Глаза Говорящего сузились.
– Так, есть одна треть жадины. Что дальше?
– Это больше одной трети. Каковы бы не были тельца десколады, они адаптировались и стали человеческими паразитами уже через десять лет. Всего через десять лет! Если они адаптировались однажды, то все может повториться.
– Может, она так не считает.
– Может мне следует позволить иметь собственное мнение по этому поводу?
Он положил руку ей на колено, стараясь успокоить.
– Я согласен с тобой. Продолжай. В чем вторая треть ее жадности.
– Она не позволяет мне ни одного теоретического исследования. Говорит "нет" моим аналитическим разработкам, созданию эволюционных моделей. Если я пытаюсь создать что-то, она говорит что у меня нет достаточных знаний и опыта. Она давит на меня своим авторитетом, наверное ожидая, что я сломаюсь.
– Ты не сломаешься, уверяю тебя.
– Для чего же тогда зенобиология? О, конечно, прекрасно, что ей удалось вывести картофель с максимально полезными свойствами. Прелестно, что ей удалось получить хлеб из амаранта, который позволяет обеспечить всю колонию питательным протеином, занимая всего десять акров почвы.
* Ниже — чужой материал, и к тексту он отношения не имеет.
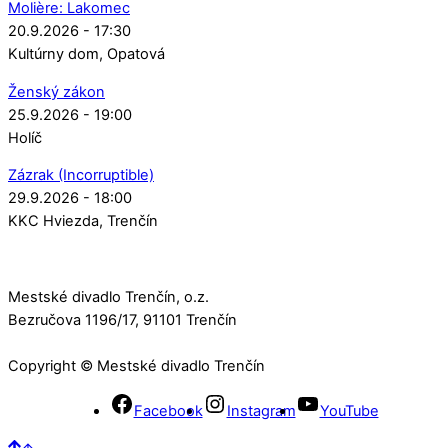
Molière: Lakomec
20.9.2026 - 17:30
Kultúrny dom
Opatová
Ženský zákon
25.9.2026 - 19:00
Holíč
Zázrak (Incorruptible)
29.9.2026 - 18:00
KKC Hviezda
Trenčín
Mestské divadlo Trenčín, o.z.
Bezručova 1196/17, 91101 Trenčín
Copyright © Mestské divadlo Trenčín
Facebook
Instagram
YouTube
Но это все за счет молекулярного моделирования.
– Это естественный отбор.
– Но мы ничего не знаем. Это подобно плаванию по поверхности океана. Вам приятно, вы можете плыть в любую сторону, но вы не знаете, какие акулы вас подстерегают.
– А третья часть?
– Она не желает обмениваться информацией с зенадорами. Фактически ничем. Это действительно сумасбродство. Мы не имеем права выходить за ограду. Это значит, мы не имеем даже одного местного дерева, хотя изучаем их. Мы практически ничего не знаем о флоре и фауне, за исключением жалких остатков внутри заграждения. Одно стадо кабр и куст травы капума, а экология по ту сторону реки в корне отлична, и так во всем. Никакой информации о видах животных в лесах, вообще никакого обмена знаниями. Мы ничего им не рассказываем, а если они что-либо нам посылают, все файлы стираются еще до прочтения. Такое ощущение, что нас окружает огромная стена и ничего не пропускает. Ничего не поступает к нам, ничто не выходит от нас.